____ Records for processing

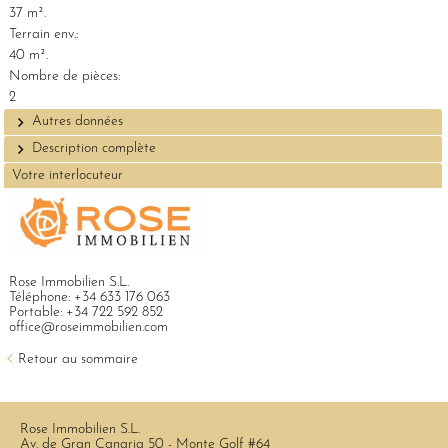
37 m².
Terrain env.:
40 m².
Nombre de pièces:
2
Autres données
Description complète
Votre interlocuteur
Rose Immobilien S.L.
Téléphone:
+34 633 176 063
Portable:
+34 722 592 852
office@roseimmobilien.com
Retour au sommaire
Rose Immobilien S.L.
Av. de Gran Canaria 50 - Monte Golf #64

________

* _Prompt_:
Return all of the data exactly as written, and drop the pictures.

* _Response to the task_:
37 m².
Terrain env.:
40 m².
Nombre de pièces:
2
Autres données
Description complète
Votre interlocuteur
Rose Immobilien S.L.
Téléphone:
+34 633 176 063
Portable:
+34 722 592 852
office@roseimmobilien.com
Retour au sommaire
Rose Immobilien S.L.
Av. de Gran Canaria 50 - Monte Golf #64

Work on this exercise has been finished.